Les politiques ont du mal à décider sur la base de projections à long terme. Le fonctionnement humain est ainsi fait : le local et l’aujourd’hui agissent sur nos émotions et influencent nos décisions bien plus sûrement que l’outre-mer et l’après-demain. La Cop 21 n’a pas dérogé à la règle. En ce sens, elle n’a pas été révolutionnaire. La Conférence de Paris a été une réussite parce que les catastrophes climatiques ont déjà dépassé le stade de « scénarios ». Les négociateurs étaient réunis autour d’un objectif commun (arrêter la marche du réchauffement de la Terre), basé sur des projections scientifiques acceptées par tous (en dehors de quelques climato-sceptiques négationnistes), mais surtout sur des expériences douloureuses vécues en temps réel et n’épargnant aucun pays. Ce ne sont donc probablement pas les appels à la justice intergénérationnelle qui ont influencé les négociateurs, pas plus que la disparition des ours polaires ou des lointaines îles Marshall...

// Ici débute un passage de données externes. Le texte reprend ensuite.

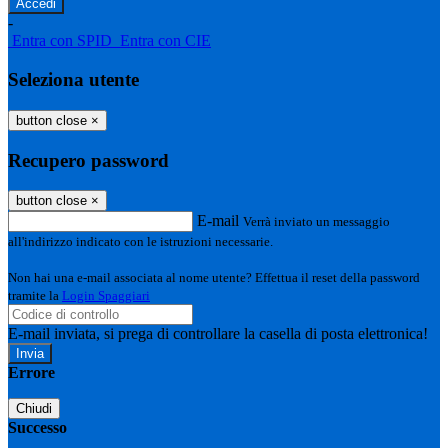
-
Entra con SPID
Entra con CIE
Seleziona utente
button close
×
Recupero password
button close
×
E-mail
Verrà inviato un messaggio
all'indirizzo indicato con le istruzioni necessarie.
Non hai una e-mail associata al nome utente? Effettua il reset della password
tramite la
Login Spaggiari
E-mail inviata, si prega di controllare la casella di posta elettronica!
Errore
Chiudi
Successo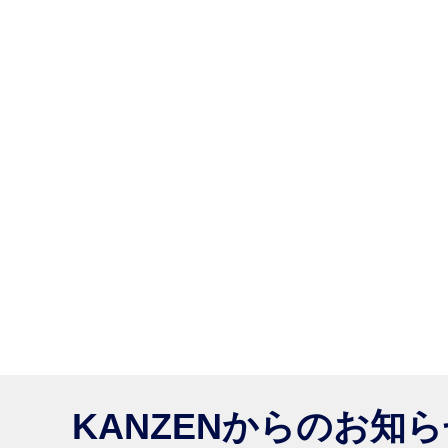
KANZENからのお知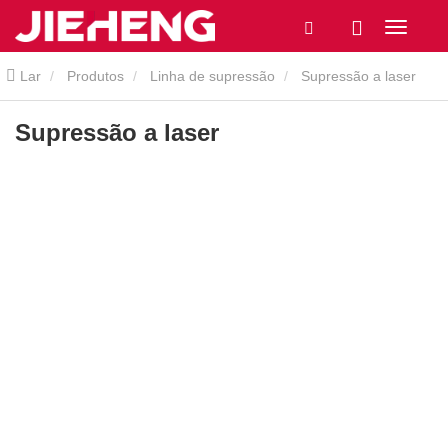
Lar
Produtos
Linha de supressão
Supressão a laser
Supressão a laser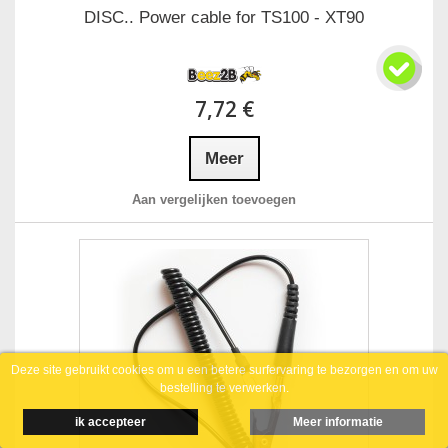
DISC.. Power cable for TS100 - XT90
7,72 €
Meer
Aan vergelijken toevoegen
Deze site gebruikt cookies om u een betere surfervaring te bezorgen en om uw
bestelling te verwerken.
ik accepteer
Meer informatie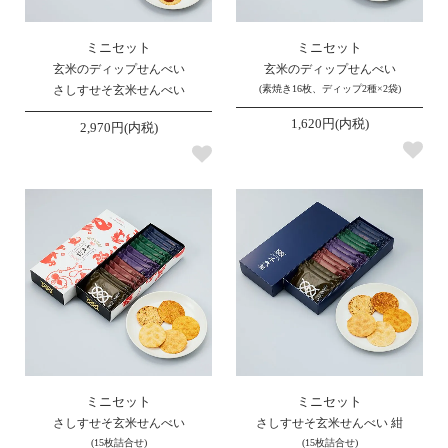
ミニセット
ミニセット
玄米のディップせんべい
玄米のディップせんべい
さしすせそ玄米せんべい
(素焼き16枚、ディップ2種×2袋)
1,620円(内税)
2,970円(内税)
ミニセット
ミニセット
さしすせそ玄米せんべい
さしすせそ玄米せんべい 紺
(15枚詰合せ)
(15枚詰合せ)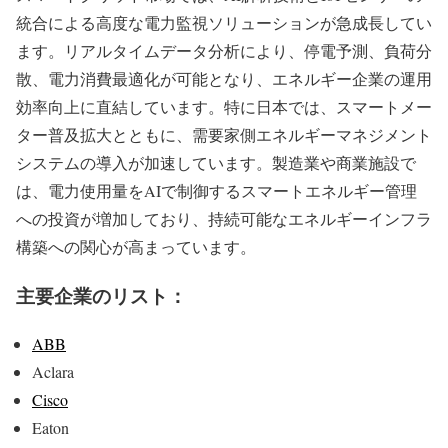
統合による高度な電力監視ソリューションが急成長してい
ます。リアルタイムデータ分析により、停電予測、負荷分
散、電力消費最適化が可能となり、エネルギー企業の運用
効率向上に直結しています。特に日本では、スマートメー
ター普及拡大とともに、需要家側エネルギーマネジメント
システムの導入が加速しています。製造業や商業施設で
は、電力使用量をAIで制御するスマートエネルギー管理
への投資が増加しており、持続可能なエネルギーインフラ
構築への関心が高まっています。
主要企業のリスト：
ABB
Aclara
Cisco
Eaton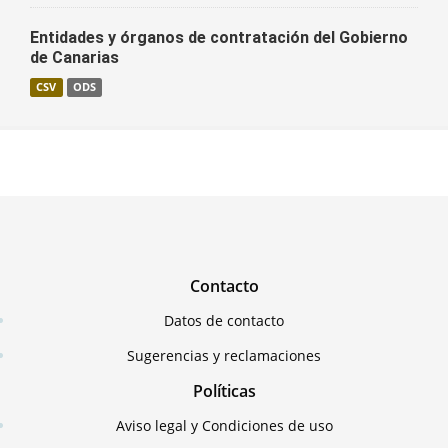
Entidades y órganos de contratación del Gobierno
de Canarias
CSV
ODS
Contacto
Datos de contacto
Sugerencias y reclamaciones
Políticas
Aviso legal y Condiciones de uso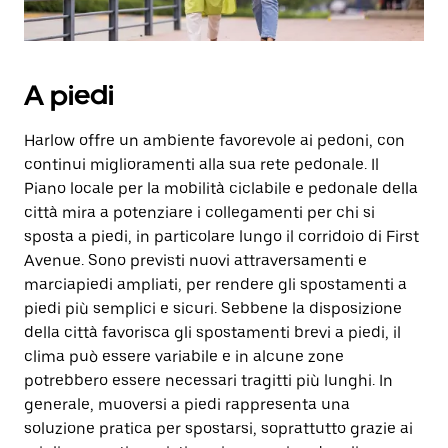
A piedi
Harlow offre un ambiente favorevole ai pedoni, con
continui miglioramenti alla sua rete pedonale. Il
Piano locale per la mobilità ciclabile e pedonale della
città mira a potenziare i collegamenti per chi si
sposta a piedi, in particolare lungo il corridoio di First
Avenue. Sono previsti nuovi attraversamenti e
marciapiedi ampliati, per rendere gli spostamenti a
piedi più semplici e sicuri. Sebbene la disposizione
della città favorisca gli spostamenti brevi a piedi, il
clima può essere variabile e in alcune zone
potrebbero essere necessari tragitti più lunghi. In
generale, muoversi a piedi rappresenta una
soluzione pratica per spostarsi, soprattutto grazie ai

Plus cyniquement, que la Cop 21 ait eu lieu l’année où l’Occident a affronté sa plus grave crise migratoire depuis la guerre froide a sans doute provoqué un électrochoc autrement probant : les 250 millions d’écoréfugiés d’ici 2050 pronostiqués par les Nations Unies à cause du réchauffement climatique se font moins abstraits pour les Européens. S’y ajoutent : le retour sévère annoncé pour cet hiver du phénomène El Niño ; le brouillard toxique dû à la combustion du charbon qui a noyé les Pékinois durant la Cop 21 ; l’annonce que la Mer de Glace sur le massif du Mont-Blanc, fierté française, a perdu plus de trois mètres d’épaisseur en 2015 ; la hantise des habitants de Los Angeles de voir leurs côtes englouties par l’océan, et les digues qu’ils construisent pour se protéger...

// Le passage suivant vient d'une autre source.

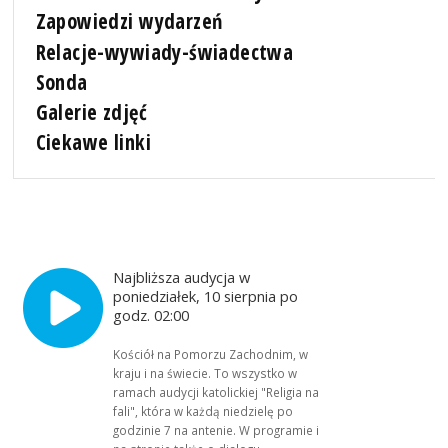
Zapowiedzi wydarzeń
Relacje-wywiady-świadectwa
Sonda
Galerie zdjęć
Ciekawe linki
Najbliższa audycja w
poniedziałek, 10 sierpnia po
godz. 02:00
Kościół na Pomorzu Zachodnim, w
kraju i na świecie. To wszystko w
ramach audycji katolickiej "Religia na
fali", która w każdą niedzielę po
godzinie 7 na antenie. W programie i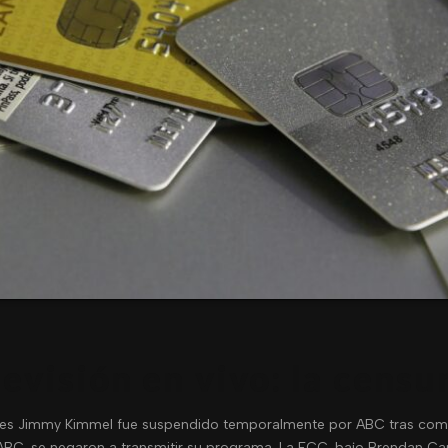
levisión en vivo: la cens
nes Jimmy Kimmel fue suspendido temporalmente por ABC tras coment
de ABC, se negaron a transmitir su programa. La FCC, bajo Brendan Ca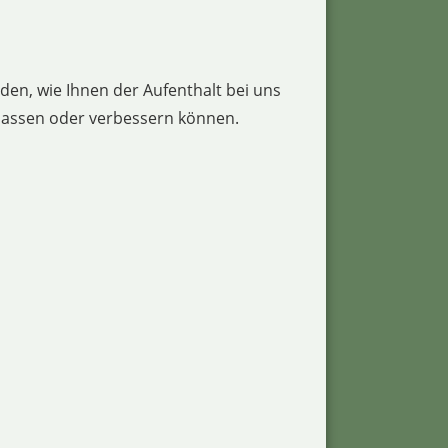
en, wie Ihnen der Aufenthalt bei uns
npassen oder verbessern können.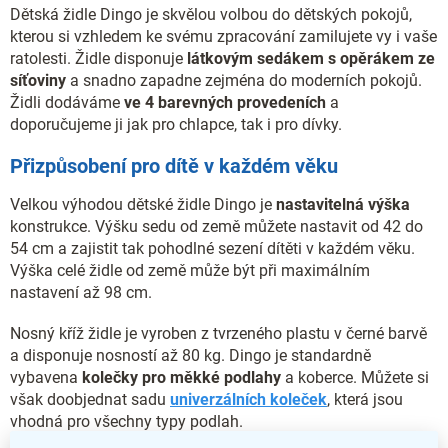
Dětská židle Dingo je skvělou volbou do dětských pokojů,
kterou si vzhledem ke svému zpracování zamilujete vy i vaše
ratolesti. Židle disponuje
látkovým sedákem s opěrákem ze
síťoviny
a snadno zapadne zejména do moderních pokojů.
Židli dodáváme
ve 4 barevných provedeních
a
doporučujeme ji jak pro chlapce, tak i pro dívky.
Přizpůsobení pro dítě v každém věku
Velkou výhodou dětské židle Dingo je
nastavitelná výška
konstrukce. Výšku sedu od země můžete nastavit od 42 do
54 cm a zajistit tak pohodlné sezení dítěti v každém věku.
Výška celé židle od země může být při maximálním
nastavení až 98 cm.
Nosný kříž židle je vyroben z tvrzeného plastu v černé barvě
a disponuje nosností až 80 kg. Dingo je standardně
vybavena
kolečky pro měkké podlahy
a koberce. Můžete si
však doobjednat sadu
univerzálních koleček
, která jsou
vhodná pro všechny typy podlah.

L’accord de Paris a ceci de révolutionnaire néanmoins qu’il a mis en tête de la liste des crises mondiales celle due au changement climatique, tout en recherchant des solutions dans une optique de justice sociale, fondée sur les principes de solidarité et de participation. Toutes les parties ont accepté de rechercher activement, mais en fonction de leurs capacités respectives, « un équilibre entre les émissions dues aux activités humaines et celles absorbées par les puits de carbone » (par exemple les forêts). Les Etats les plus polluants (car plus développés) devront faire plus d’efforts, et les plus industrialisés aider financièrement les pays en développement à réduire leurs émissions de gaz à effet de serre. L’accord rejoint ainsi indubitablement l’esprit de l’encyclique Laudato Si’ du pape François, qui stipule qu’« une vraie approche écologique se transforme toujours en une approche sociale, qui doit intégrer la justice dans les discussions sur l’environnement, pour écouter tant la clameur de la terre que la clameur des pauvres » (LS 49).

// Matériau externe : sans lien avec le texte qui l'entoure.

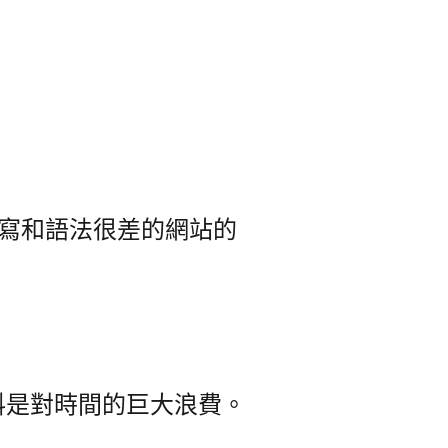
寫和語法很差的網站的
料是對時間的巨大浪費。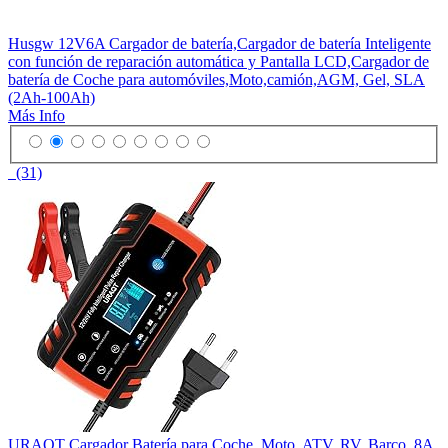
Husgw 12V6A Cargador de batería,Cargador de batería Inteligente
con función de reparación automática y Pantalla LCD,Cargador de
batería de Coche para automóviles,Moto,camión,AGM, Gel, SLA
(2Ah-100Ah)
Más Info
(31)
URAQT Cargador Batería para Coche, Moto, ATV, RV, Barco, 8A,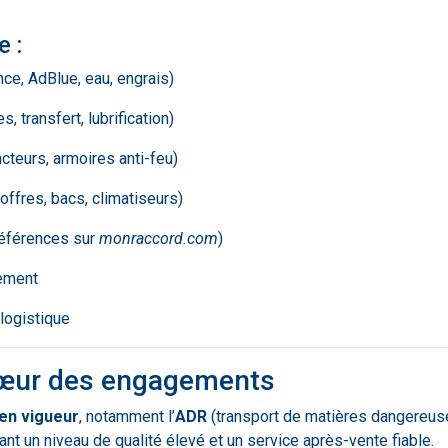
 :
ce, AdBlue, eau, engrais)
 transfert, lubrification)
cteurs, armoires anti-feu)
ffres, bacs, climatiseurs)
références sur
monraccord.com
)
ement
logistique
cœur des engagements
en vigueur
, notamment l’
ADR
(transport de matières dangereuse
rant un niveau de qualité élevé et un service après-vente fiable.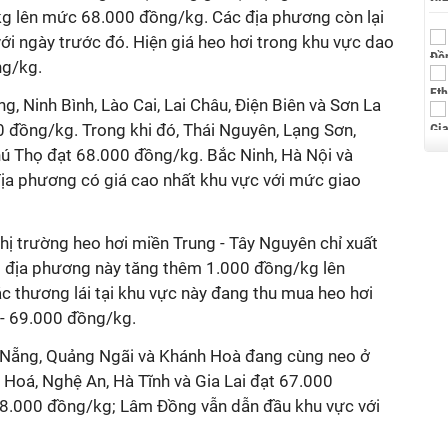
g lên mức 68.000 đồng/kg. Các địa phương còn lại
với ngày trước đó. Hiện giá heo hơi trong khu vực dao
ng/kg.
g, Ninh Bình, Lào Cai, Lai Châu, Điện Biên và Sơn La
 đồng/kg. Trong khi đó, Thái Nguyên, Lạng Sơn,
ú Thọ đạt 68.000 đồng/kg. Bắc Ninh, Hà Nội và
địa phương có giá cao nhất khu vực với mức giao
hị trường heo hơi miền Trung - Tây Nguyên chỉ xuất
khi địa phương này tăng thêm 1.000 đồng/kg lên
c thương lái tại khu vực này đang thu mua heo hơi
 - 69.000 đồng/kg.
à Nẵng, Quảng Ngãi và Khánh Hoà đang cùng neo ở
oá, Nghệ An, Hà Tĩnh và Gia Lai đạt 67.000
8.000 đồng/kg; Lâm Đồng vẫn dẫn đầu khu vực với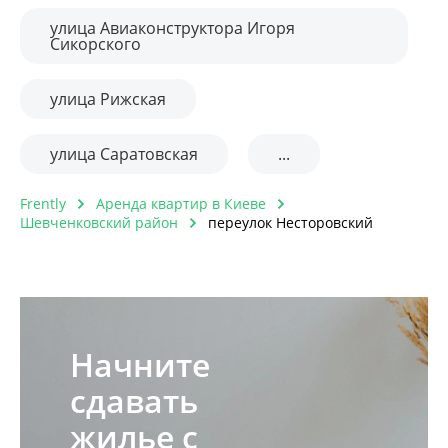
улица Авиаконструктора Игоря
Сикорского
улица Рижская
улица Саратовская
...
Frently
Аренда квартир в Киеве
Шевченковский район
переулок Несторовский
Начните
сдавать
жилье с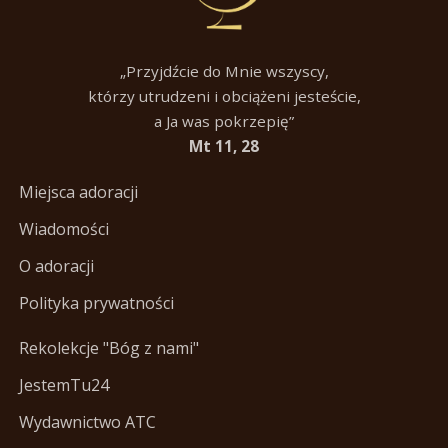
„Przyjdźcie do Mnie wszyscy,
którzy utrudzeni i obciążeni jesteście,
a Ja was pokrzepię”
Mt 11, 28
Miejsca adoracji
Wiadomości
O adoracji
Polityka prywatności
Rekolekcje "Bóg z nami"
JestemTu24
Wydawnictwo ATC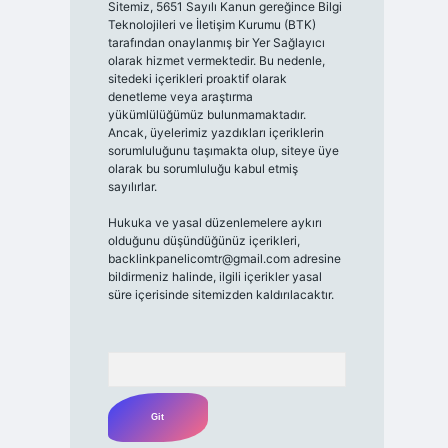
Sitemiz, 5651 Sayılı Kanun gereğince Bilgi
Teknolojileri ve İletişim Kurumu (BTK)
tarafından onaylanmış bir Yer Sağlayıcı
olarak hizmet vermektedir. Bu nedenle,
sitedeki içerikleri proaktif olarak
denetleme veya araştırma
yükümlülüğümüz bulunmamaktadır.
Ancak, üyelerimiz yazdıkları içeriklerin
sorumluluğunu taşımakta olup, siteye üye
olarak bu sorumluluğu kabul etmiş
sayılırlar.
Hukuka ve yasal düzenlemelere aykırı
olduğunu düşündüğünüz içerikleri,
backlinkpanelicomtr@gmail.com
adresine
bildirmeniz halinde, ilgili içerikler yasal
süre içerisinde sitemizden kaldırılacaktır.
Arama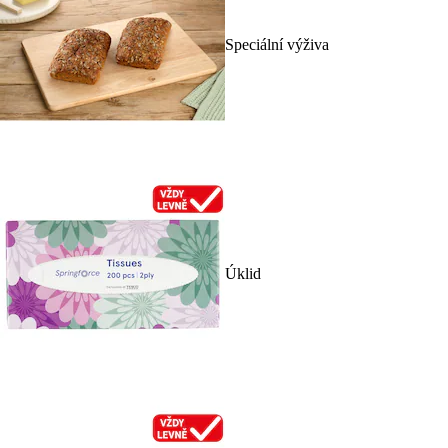
Speciální výživa
Úklid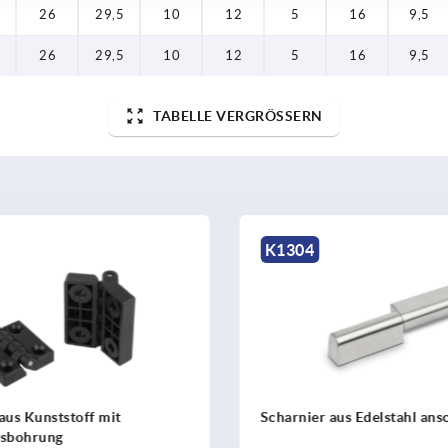
26
29,5
10
12
5
16
9,5
26
29,5
10
12
5
16
9,5
TABELLE VERGRÖSSERN
304
K1338
rnier aus Edelstahl anschraubbar
Scharniere aus Edelst
eckig mit Befestigu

Cet accord fait encore des signataires des « révolutionnaires » puisque ceux-ci se sont montrés capables de devancer les mentalités des peuples. Les concepts de sauvegarde de la création et de développement durable ne sont pas intégrés par tous dans le monde,[1] loin s’en faut, même si les nombreuses marches pour le climat, les pétitions nationales et mondiales montrent que la conscience s’aiguise. Les politiques, qui n’aiment pas prendre des décisions impopulaires (même si la raison les y exhorte !) se sont dit prêts cette fois, à Paris, à imposer des mesures sérieuses qui impacteront le mode de vie des citoyens. Un imposant défi législatif et éducatif les attend. Ils auront besoin du soutien de toutes les personnes conscientes. Et donc, à double titre, de celui des Eglises locales, au travers des clercs appelés à s’impliquer à titre individuel, mais surtout d’une pastorale environnementale affirmée.

[1] • En Suisse, l’échec cuisant des Verts aux élections fédérales indique que pour nombre de citoyens, les préoccupations économiques priment sur les questions environnementales.